January 25, 2023 | Irene KraegelMatt Kucinski

Four young adults look out at sunset over mountains, backs turned to camera, arms around each other
Photo credit: Helena Lopes

Being a student is stressful, especially during big transition points like graduation from high school or college. Making decisions, planning for the future, and just getting through the endless to-do lists of each day can take a toll on mental health if we are not actively managing our stress.

The good news is that well-managed stress can serve us well, and the student years are a great time to learn and practice good coping skills in this area. Enter Dr. Irene Kraegel, director of the Center for Counseling and Wellness at Calvin University in Grand Rapids, Mich. With a passion for the integration of mindfulness and Christian faith, she has published two books on the subject, along with a blog and set of online mindfulness guides to support students and others on their mental health journey.

Kraegel, who regularly provides training and workshops related to mental health and mindfulness, shares five key strategies to help students manage their stress as they navigate high school, college, and beyond.

1. Befriend your stress.

Stress is an important motivator for students who are working toward their goals, so practice working with it instead of against it! You can use the energy of stress to perform your best and meet your deadlines. You’ll need breaks though, so don’t forget to work activities into your schedule that are just for fun, and pay attention to signs that you’re putting too much pressure on yourself – none of us benefit from feeling chronically stressed or self-critical.

2. Actively care for your needs.

To function well and stay emotionally level, students need approximately 8 hours of sleep per night (with a consistent bedtime), 3 full meals per day (with some healthy options worked in), and regular movement (whether that’s stretching at your desk or taking a run). Time for social connection, spiritual practices, and experiencing nature all help regulate stress as well. Your body and mind will give you cues to let you know what self-care routines are needed as you move through the fluctuating expectations of your student years.
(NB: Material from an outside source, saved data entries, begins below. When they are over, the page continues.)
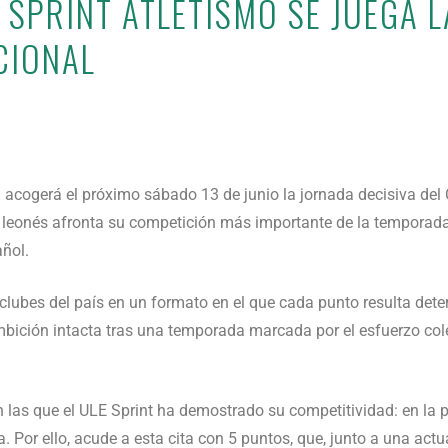
N SPRINT ATLETISMO SE JUEGA 
ACIONAL
) acogerá el próximo sábado 13 de junio la jornada decisiva d
o leonés afronta su competición más importante de la temporada
ñol.
clubes del país en un formato en el que cada punto resulta deter
 ambición intacta tras una temporada marcada por el esfuerzo co
en las que el ULE Sprint ha demostrado su competitividad: en la 
 Por ello, acude a esta cita con 5 puntos, que, junto a una actu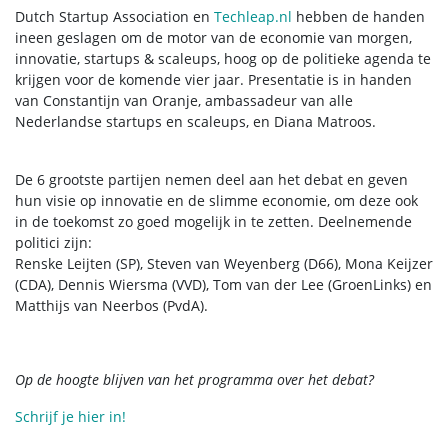
Dutch Startup Association en
Techleap.nl
hebben de handen
ineen geslagen om de motor van de economie van morgen,
innovatie, startups & scaleups, hoog op de politieke agenda te
krijgen voor de komende vier jaar.
Presentatie is in handen
van Constantijn van Oranje, ambassadeur van alle
Nederlandse startups en scaleups, en Diana Matroos.
De 6 grootste partijen nemen deel aan het debat en geven
hun visie op innovatie en de slimme economie, om deze ook
in de toekomst zo goed mogelijk in te zetten.
Deelnemende
politici zijn:
Renske Leijten (SP), Steven van Weyenberg (D66), Mona Keijzer
(CDA), Dennis Wiersma (VVD), Tom van der Lee (GroenLinks) en
Matthijs van Neerbos (PvdA).
Op de hoogte blijven van het programma over het debat?
Schrijf je hier in!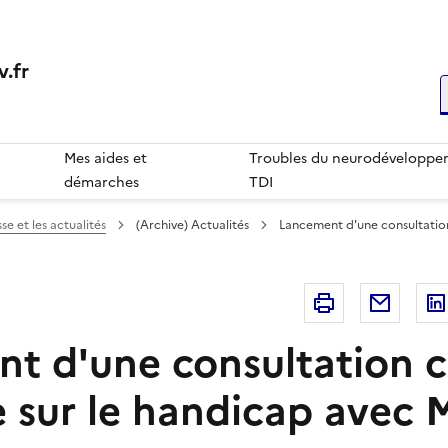
.fr
R
Mes aides et
Troubles du neurodéveloppem
démarches
TDI
se et les actualités
(Archive) Actualités
Lancement d'une consultation
Imprimer
Courri
t d'une consultation 
e sur le handicap avec 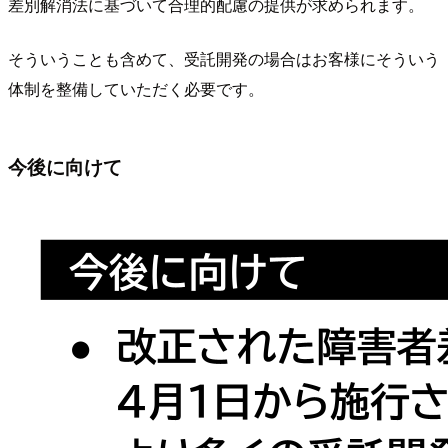
差別解消法に基づいて合理的配慮の提供が求められます。
そういうことも含めて、受託開発の場合はお客様にそういう
体制を整備していただく必要です。
今後に向けて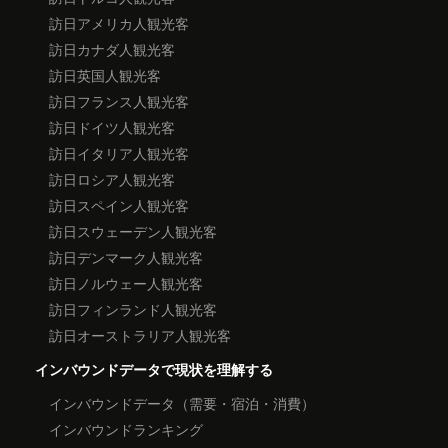
訪日アメリカ人観光客
訪日カナダ人観光客
訪日英国人観光客
訪日フランス人観光客
訪日ドイツ人観光客
訪日イタリア人観光客
訪日ロシア人観光客
訪日スペイン人観光客
訪日スウェーデン人観光客
訪日デンマーク人観光客
訪日ノルウェー人観光客
訪日フィンランド人観光客
訪日オーストラリア人観光客
インバウンドデータで現状を理解する
インバウンドデータ（需要・宿泊・消費）
インバウンドランキング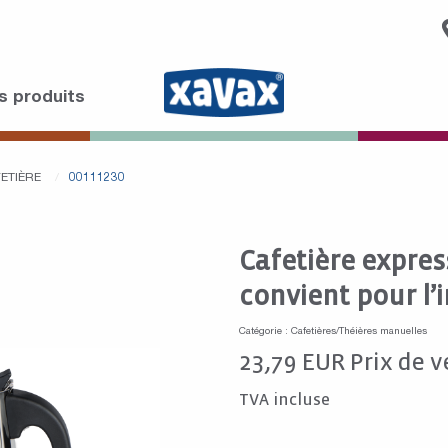
s produits
ETIÈRE
00111230
Cafetière express
convient pour l’
Catégorie : Cafetières/Théières manuelles
23,79
EUR
Prix de v
TVA incluse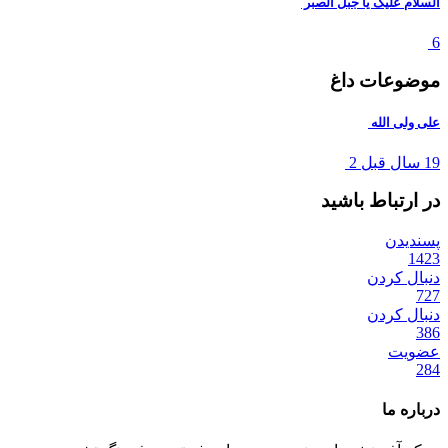
السلام علیک یا جبل الصبر
6
موضوعات داغ
علی ولی الله
19 سال قبل
2
در ارتباط باشید
پسندیدن
1423
دنبال کردن
727
دنبال کردن
386
عضویت
284
درباره ما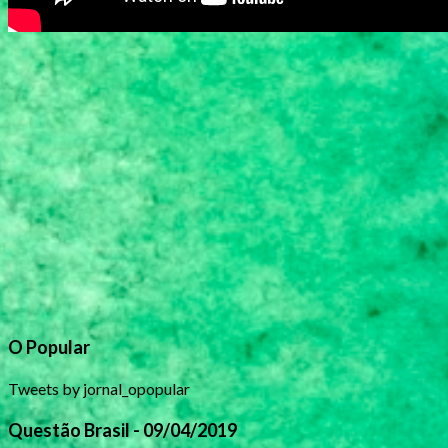
O Popular
Tweets by jornal_opopular
Questão Brasil - 09/04/2019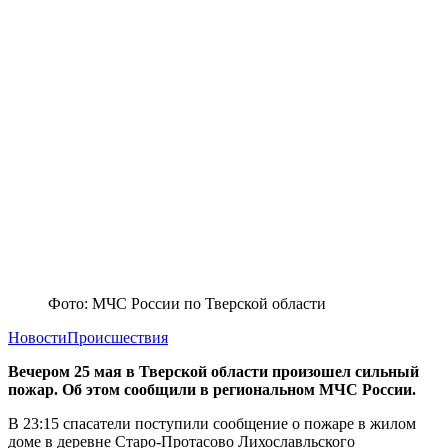
Фото: МЧС России по Тверской области
Новости
Происшествия
Вечером 25 мая в Тверской области произошел сильный
пожар. Об этом сообщили в региональном МЧС России.
В 23:15 спасатели поступили сообщение о пожаре в жилом
доме в деревне Старо-Протасово Лихославльского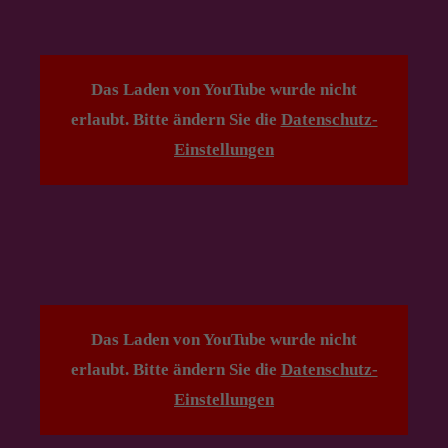
Das Laden von YouTube wurde nicht
erlaubt. Bitte ändern Sie die
Datenschutz-
Einstellungen
Das Laden von YouTube wurde nicht
erlaubt. Bitte ändern Sie die
Datenschutz-
Einstellungen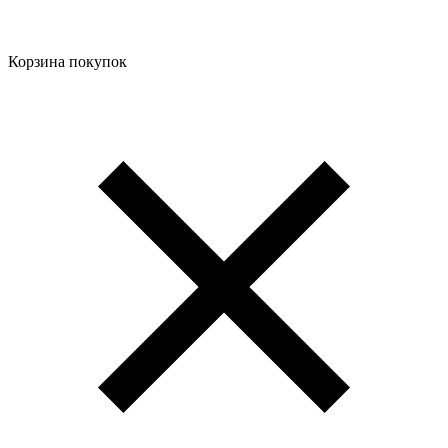
Корзина покупок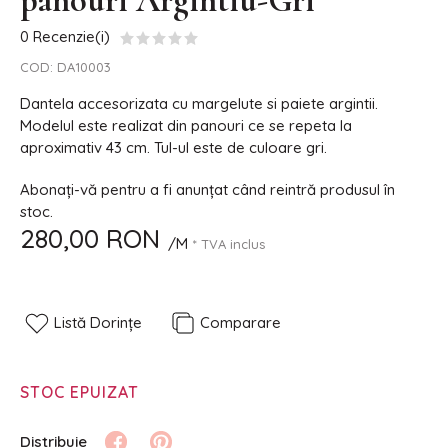
panouri Argintiu-Gri
0 Recenzie(i)
COD:
DA10003
Dantela accesorizata cu margelute si paiete argintii.
Modelul este realizat din panouri ce se repeta la
aproximativ 43 cm. Tul-ul este de culoare gri.
Abonați-vă pentru a fi anunțat când reintră produsul în
stoc.
280,00 RON
/M
* TVA inclus
Listă Dorințe
Comparare
STOC EPUIZAT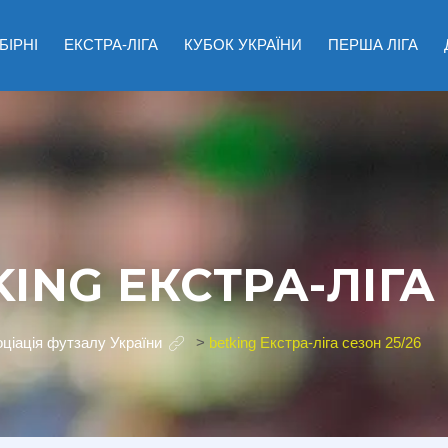
БІРНІ
ЕКСТРА-ЛІГА
КУБОК УКРАЇНИ
ПЕРША ЛІГА
ING ЕКСТРА-ЛІГА
ціація футзалу України
>
betking Екстра-ліга сезон 25/26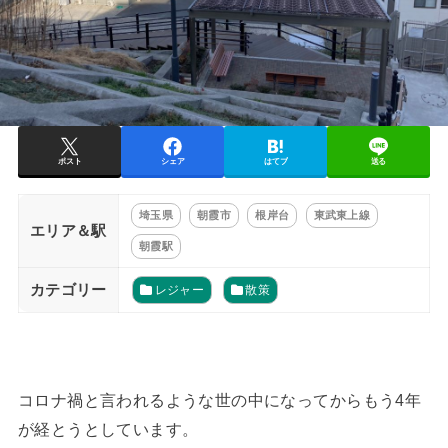
ポスト
シェア
はてブ
送る
埼玉県
朝霞市
根岸台
東武東上線
エリア＆駅
朝霞駅
カテゴリー
レジャー
散策
コロナ禍と言われるような世の中になってからもう4年
が経とうとしています。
3. Celebrate your successes.

Did you pause to notice the last time you finished a paper, got a grade you worked hard for, or even just got out of bed in the morning? Noticing and celebrating your accomplishments will help to build your sense of mastery and support feelings of wellbeing within the rigors of an academic environment. While some accomplishments call for a full-scale celebration and others just for a smile, you will feel more in control of your stress when you notice that your perseverance and grit are paying off.

4. Check your self-talk.

When a friend is struggling, you are likely to provide them with a kind word of encouragement. Do you do the same for yourself? Struggling is a normal part of the human experience, and being a student involves lots of challenges as you stretch, learn, and grow. Practice speaking to yourself with kindness as you would speak to someone that you care about. It will help keep you motivated without generating unnecessary stress and negativity along the way.

5. Ask for help.

As a student, you are part of a shared community that wants you to succeed! Invite people onto your team who can help you understand difficult material in your classes, navigate new learning environments, provide empathic listening support, and process through difficult decisions. Meet with treatment providers who can help you address any signs of physical or mental illness. Remember that you are not meant to walk this path alone, even if it takes several attempts to find that needed support!